(Page images and extracted text)
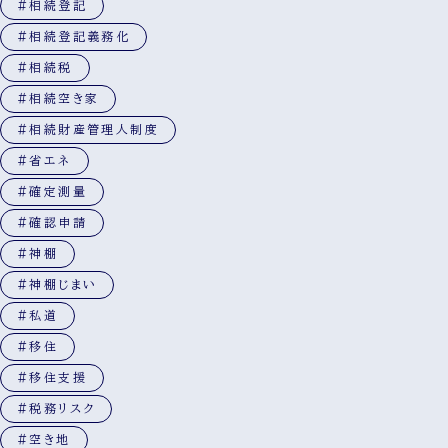
#相続登記
#相続登記義務化
#相続税
#相続空き家
#相続財産管理人制度
#省エネ
#確定測量
#確認申請
#神棚
#神棚じまい
#私道
#移住
#移住支援
#税務リスク
#空き地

_What is being asked:_ Each record must be returned exactly as it stands, and the images omitted.

_Task output:_
#相続登記
#相続登記義務化
#相続税
#相続空き家
#相続財産管理人制度
#省エネ
#確定測量
#確認申請
#神棚
#神棚じまい
#私道
#移住
#移住支援
#税務リスク
#空き地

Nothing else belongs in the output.